The International Olympic Committee’s recommendation to ban Russian athletes from the Paralympic Games in Beijing in the wake of the Ukraine invasion is a markedly different tone from an organization that has repeatedly claimed neutrality and avoided criticizing China over its human rights abuses.
The IOC argued Monday that “while athletes from Russia and Belarus would be able to continue to participate in sports events, many athletes from Ukraine are prevented from doing so because of the attack on their country.” It also said “with a heavy heart” that it recommended global sporting events to “not invite or allow the participation of Russian and Belarusian athletes and officials in international competitions … in order to protect the integrity of global sports competitions and for the safety of all the participants.”
The IOC also said it had withdrawn “the Olympic Order” from everyone who had “an important function” in the Russian government, including President Vladimir Putin, who received the “Gold” distinction in 2001. The organization praised Russian athletes who had called for peace and stood in “full solidarity” with Ukrainian athletes.
Russia’s full-scale invasion of Ukraine began just after the end of the Olympics, and it continues as the Paralympics are slated to begin in China in a few days.
The 2022 Games have been dubbed the “Genocide Olympics” by critics who believe the competition should not be held in a country responsible for a host of human rights abuses. The United States believes the Chinese Communist Party is conducting a genocide against Uyghur Muslims and other minorities in Xinjiang in western China, though China denies it.
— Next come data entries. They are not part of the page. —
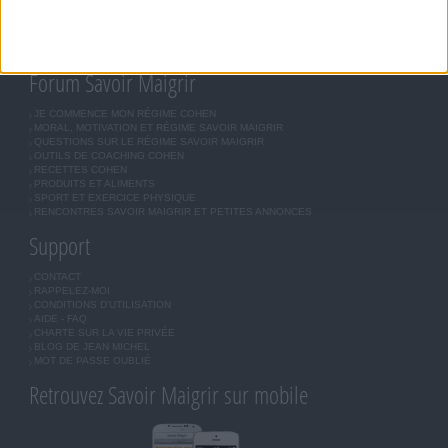
COMMUNAUTÉ
BOUTIQUE
LES LETTRES D'INFORMATION
INSCRIPTION
Forum Savoir Maigrir
JE COMMENCE MON RÉGIME COHEN
MORAL, MOTIVATION ET RÉGIME SAVOIR MAIGRIR
QUESTIONS SUR LE RÉGIME SAVOIR MAIGRIR
OUTILS DE COACHING COHEN
RECETTES COHEN
PRODUITS ET ALIMENTS
SPORT ET EXERCICE PHYSIQUE
RENCONTRES SAVOIR MAIGRIR ET PETITES ANNONCES
Support
CONTACT
RAPPELEZ-MOI
CONDITIONS D'UTILISATION
AIDE - FAQ
CHARTE SUR LA VIE PRIVÉE
BLOG DE JEAN MICHEL
MOT DE PASSE OUBLIÉ
Retrouvez Savoir Maigrir sur mobile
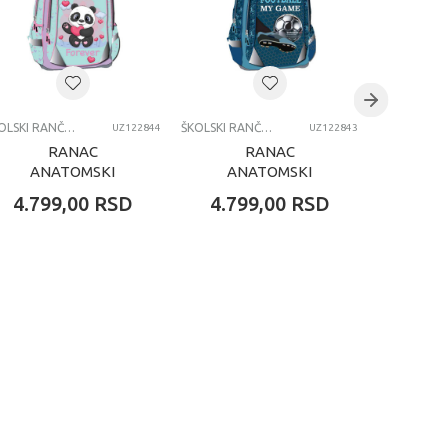
ŠKOLSKI RANČEVI
ŠKOLSKI RANČEVI
UZ122844
UZ122843
RANAC
RANAC
RANA
ANATOMSKI
ANATOMSKI
O
OCTOPUS FRIENDS
OCTOPUS
UNIC
4.799,00
RSD
4.799,00
RSD
4.79
FOREVER
FOOTBALL MY
GAME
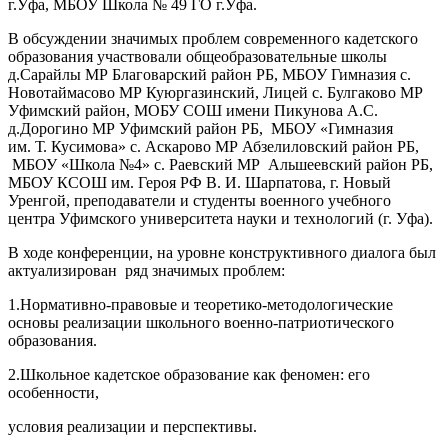
г.Уфа, МБОУ Школа № 49 ГО г.Уфа.
В обсуждении значимых проблем современного кадетского
образования участвовали общеобразовательные школы
д.Сарайлы МР Благоварский район РБ, МБОУ Гимназия с.
Новотаймасово МР Куюргазинский, Лицей с. Булгаково МР
Уфимский район, МОБУ СОШ имени Пикунова А.С.
д.Дорогино МР Уфимский район РБ, МБОУ «Гимназия
им. Т. Кусимова» с. Аскарово МР Абзелиловский район РБ,
МБОУ «Школа №4» с. Раевский МР Альшеевский район РБ,
МБОУ КСОШ им. Героя РФ В. И. Шарпатова, г. Новый
Уренгой, преподаватели и студенты военного учебного
центра Уфимского университета науки и технологий (г. Уфа).
В ходе конференции, на уровне конструктивного диалога был
актуализирован ряд значимых проблем:
1.Нормативно-правовые и теоретико-методологические
основы реализации школьного военно-патриотического
образования.
2.Школьное кадетское образование как феномен: его
особенности,
условия реализации и перспективы.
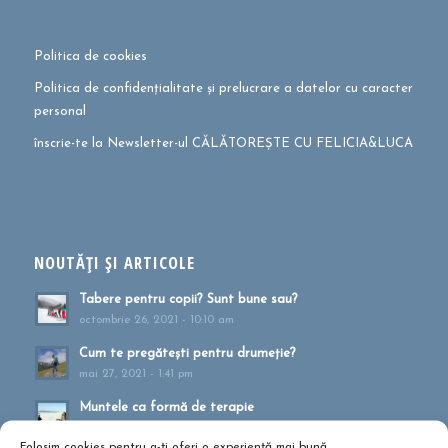
Politica de cookies
Politica de confidențialitate și prelucrare a datelor cu caracter
personal
înscrie-te la Newsletter-ul CĂLĂTOREȘTE CU FELICIA&LUCA
NOUTĂȚI ȘI ARTICOLE
Tabere pentru copii? Sunt bune sau?
octombrie 26, 2021 - 10:10 am
Cum te pregătești pentru drumeție?
mai 27, 2021 - 1:41 pm
Muntele ca formă de terapie
aprilie 20, 2021 - 1:16 pm
Folosim cookies pentru a-ți oferi o experiență mai bună.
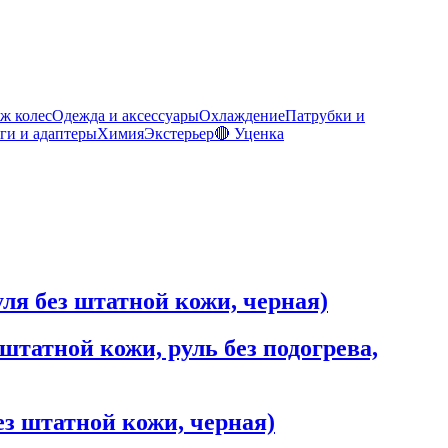
ж колес
Одежда и аксессуары
Охлаждение
Патрубки и
ги и адаптеры
Химия
Экстерьер
🔴 Уценка
руля без штатной кожи, черная)
 штатной кожи, руль без подогрева,
без штатной кожи, черная)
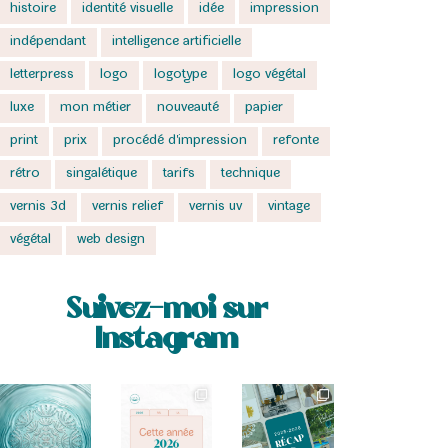
histoire
identité visuelle
idée
impression
indépendant
intelligence artificielle
letterpress
logo
logotype
logo végétal
luxe
mon métier
nouveauté
papier
print
prix
procédé d'impression
refonte
rétro
singalétique
tarifs
technique
vernis 3d
vernis relief
vernis uv
vintage
végétal
web design
Suivez-moi sur
Instagram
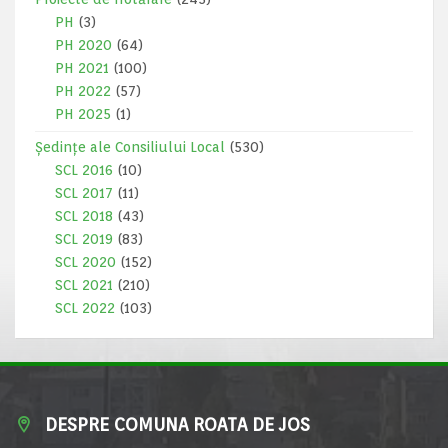
PH
(3)
PH 2020
(64)
PH 2021
(100)
PH 2022
(57)
PH 2025
(1)
Ședințe ale Consiliului Local
(530)
SCL 2016
(10)
SCL 2017
(11)
SCL 2018
(43)
SCL 2019
(83)
SCL 2020
(152)
SCL 2021
(210)
SCL 2022
(103)
DESPRE COMUNA ROATA DE JOS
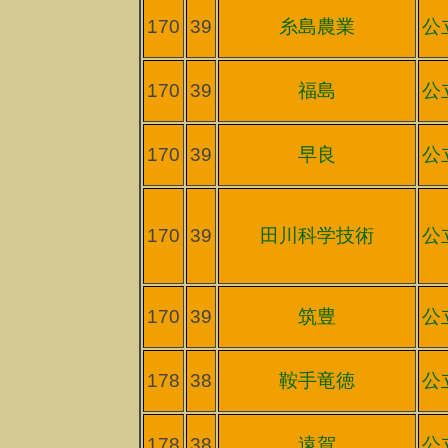
170
39
糸島農業
公
170
39
福島
公
170
39
早良
公
170
39
田川科学技術
公
170
39
筑豊
公
178
38
鞍手竜徳
公
178
38
遠賀
公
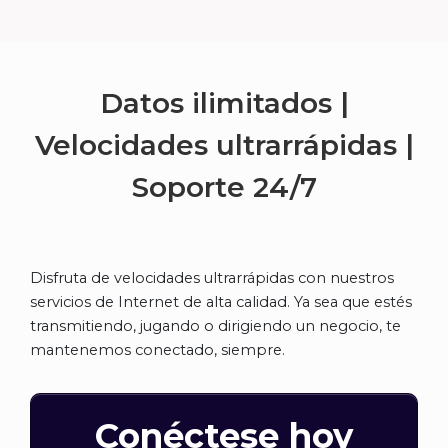
Datos ilimitados |
Velocidades ultrarrápidas |
Soporte
24/7
Disfruta de velocidades ultrarrápidas con nuestros
servicios de Internet de alta calidad. Ya sea que estés
transmitiendo, jugando o dirigiendo un negocio, te
mantenemos conectado, siempre.
Conéctese hoy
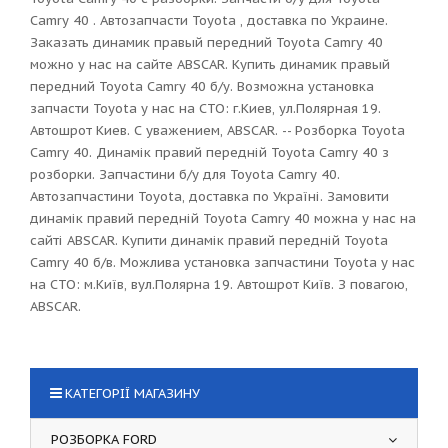
Camry 40 . Автозапчасти Toyota , доставка по Украине.
Заказать динамик правый передний Toyota Camry 40
можно у нас на сайте ABSCAR. Купить динамик правый
передний Toyota Camry 40 б/у. Возможна установка
запчасти Toyota у нас на СТО: г.Киев, ул.Полярная 19.
Автошрот Киев. С уважением, ABSCAR. -- Розборка Toyota
Camry 40. Динамік правий передній Toyota Camry 40 з
розборки. Запчастини б/у для Toyota Camry 40.
Автозапчастини Toyota, доставка по Україні. Замовити
динамік правий передній Toyota Camry 40 можна у нас на
сайті ABSCAR. Купити динамік правий передній Toyota
Camry 40 б/в. Можлива установка запчастини Toyota у нас
на СТО: м.Київ, вул.Полярна 19. Автошрот Київ. З повагою,
ABSCAR.
КАТЕГОРІЇ МАГАЗИНУ
РОЗБОРКА FORD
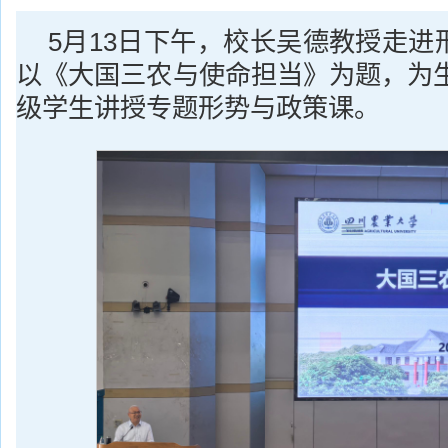
5月13日下午，校长吴德教授走进
以《大国三农与使命担当》为题，为生
级学生讲授专题形势与政策课。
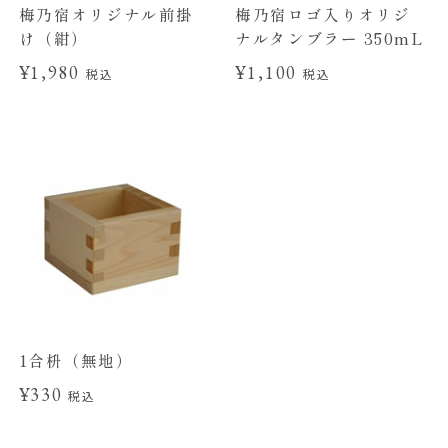
梅乃宿オリジナル前掛
梅乃宿ロゴ入りオリジ
け（紺）
ナルタンブラー 350mL
¥1,980
¥1,100
税込
税込
1合枡（無地）
¥330
税込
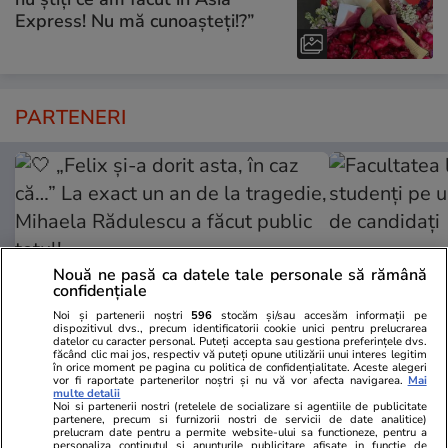
Express! Nu mă cunoașteți!?”
PARTENERI
Nouă ne pasă ca datele tale personale să rămână
confidențiale
Noi și partenerii noștri
596
stocăm și/sau accesăm informații pe
dispozitivul dvs., precum identificatorii cookie unici pentru prelucrarea
datelor cu caracter personal. Puteți accepta sau gestiona preferințele dvs.
făcând clic mai jos, respectiv vă puteți opune utilizării unui interes legitim
în orice moment pe pagina cu politica de confidențialitate. Aceste alegeri
TVMania.ro
ObservatorNews
vor fi raportate partenerilor noștri și nu vă vor afecta navigarea.
Mai
multe detalii
🤍 „Felix și-a dorit asta, în caz
Facultatea l
Noi si partenerii nostri (retelele de socializare si agentiile de publicitate
partenere, precum si furnizorii nostri de servicii de date analitice)
că…” La exact un an de la
studenţi pe 
prelucram date pentru a permite website-ului sa functioneze, pentru a
personaliza continutul si anunturile publicitare afisate in functie de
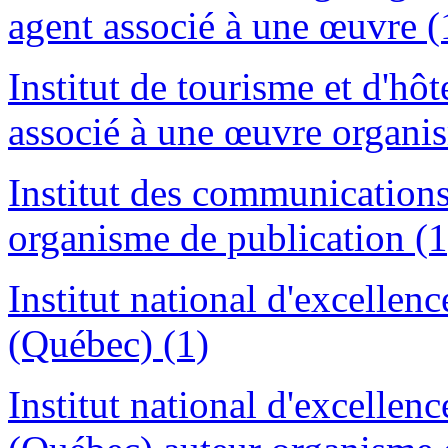
agent associé à une œuvre (
Institut de tourisme et d'hô
associé à une œuvre organis
Institut des communications
organisme de publication (1
Institut national d'excellenc
(Québec) (1)
Institut national d'excellenc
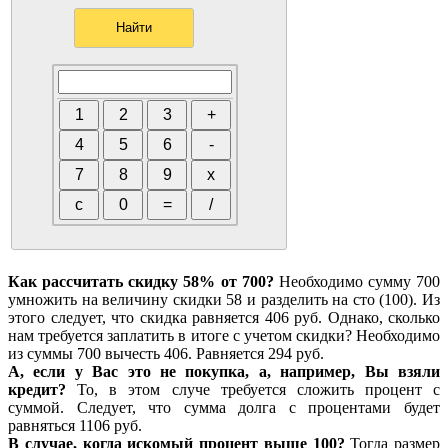
Как рассчитать скидку 58% от 700?
Необходимо сумму 700
умножить на величину скидки 58 и разделить на сто (100). Из
этого следует, что скидка равняется 406 руб. Однако, сколько
нам требуется заплатить в итоге с учетом скидки? Необходимо
из суммы 700 вычесть 406. Равняется 294 руб.
А, если у Вас это не покупка, а, например, Вы взяли
кредит?
То, в этом случе требуется сложить процент с
суммой. Следует, что сумма долга с процентами будет
равняться 1106 руб.
В случае, когда искомый процент выше 100?
Тогда размер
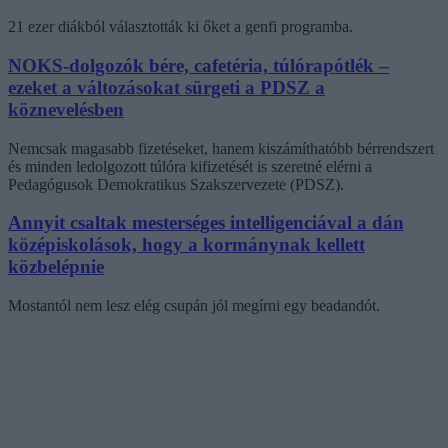
21 ezer diákból választották ki őket a genfi programba.
NOKS-dolgozók bére, cafetéria, túlórapótlék –
ezeket a változásokat sürgeti a PDSZ a
köznevelésben
Nemcsak magasabb fizetéseket, hanem kiszámíthatóbb bérrendszert
és minden ledolgozott túlóra kifizetését is szeretné elérni a
Pedagógusok Demokratikus Szakszervezete (PDSZ).
Annyit csaltak mesterséges intelligenciával a dán
középiskolások, hogy a kormánynak kellett
közbelépnie
Mostantól nem lesz elég csupán jól megírni egy beadandót.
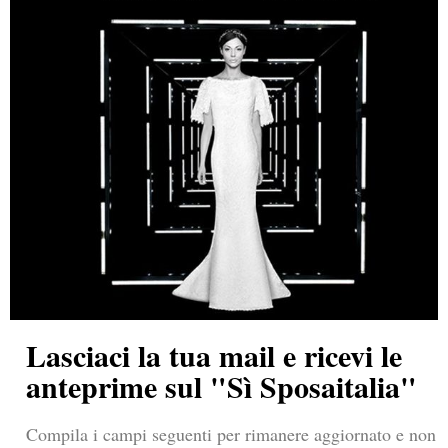
Lasciaci la tua mail e ricevi le
anteprime sul "Sì Sposaitalia"
Compila i campi seguenti per rimanere aggiornato e non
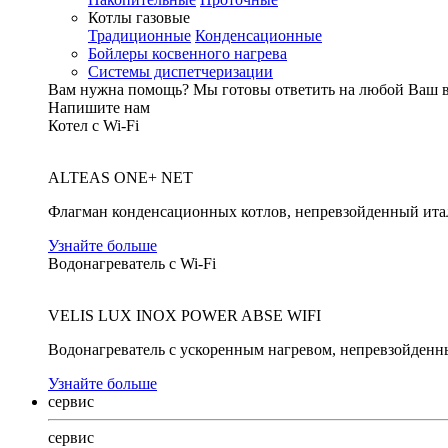
Котлы газовые
Традиционные
Конденсационные
Бойлеры косвенного нагрева
Системы диспетчеризации
Вам нужна помощь?
Мы готовы ответить на любой Ваш 
Напишите нам
Котел с Wi-Fi
ALTEAS ONE+ NET
Флагман конденсационных котлов, непревзойденный ита
Узнайте больше
Водонагреватель с Wi-Fi
VELIS LUX INOX POWER ABSE WIFI
Водонагреватель с ускоренным нагревом, непревзойденн
Узнайте больше
сервис
сервис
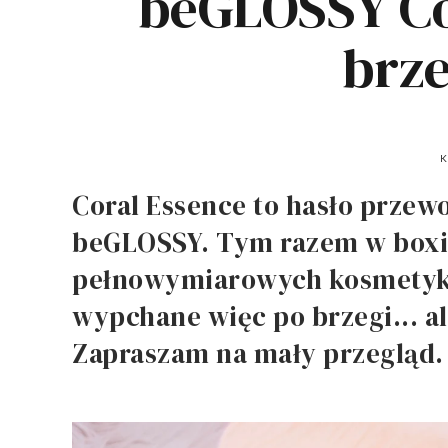
beGLOSSY Co
brze
K
Coral Essence to hasło prze
beGLOSSY. Tym razem w boxie 
pełnowymiarowych kosmetykó
wypchane więc po brzegi... al
Zapraszam na mały przegląd.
The IOC steadfastly refused to criticize China during the Olympics.
The IOC said Thursday it “strongly condemns the breach of the Olympic Truce by the Russian government.” The truce, established by a United Nations resolution, was supposed to begin a week before the Olympic Games and extend until a week after the Paralympic Games in March.
The U.S. Olympic and Paralympic Committee also announced Monday that they would “join the International Olympic Committee & the global Olympic community in calling for a complete ban on international sport participation, effective immediately and inclusive of the Paralympic Winter Games Beijing 2022, for Russian and Belarusian athletes & officials.” They argued that “as the world watches in horror while Russia brazenly attacks the innocent people and athletes of Ukraine, this is the only acceptable action to be taken until peace has been restored.”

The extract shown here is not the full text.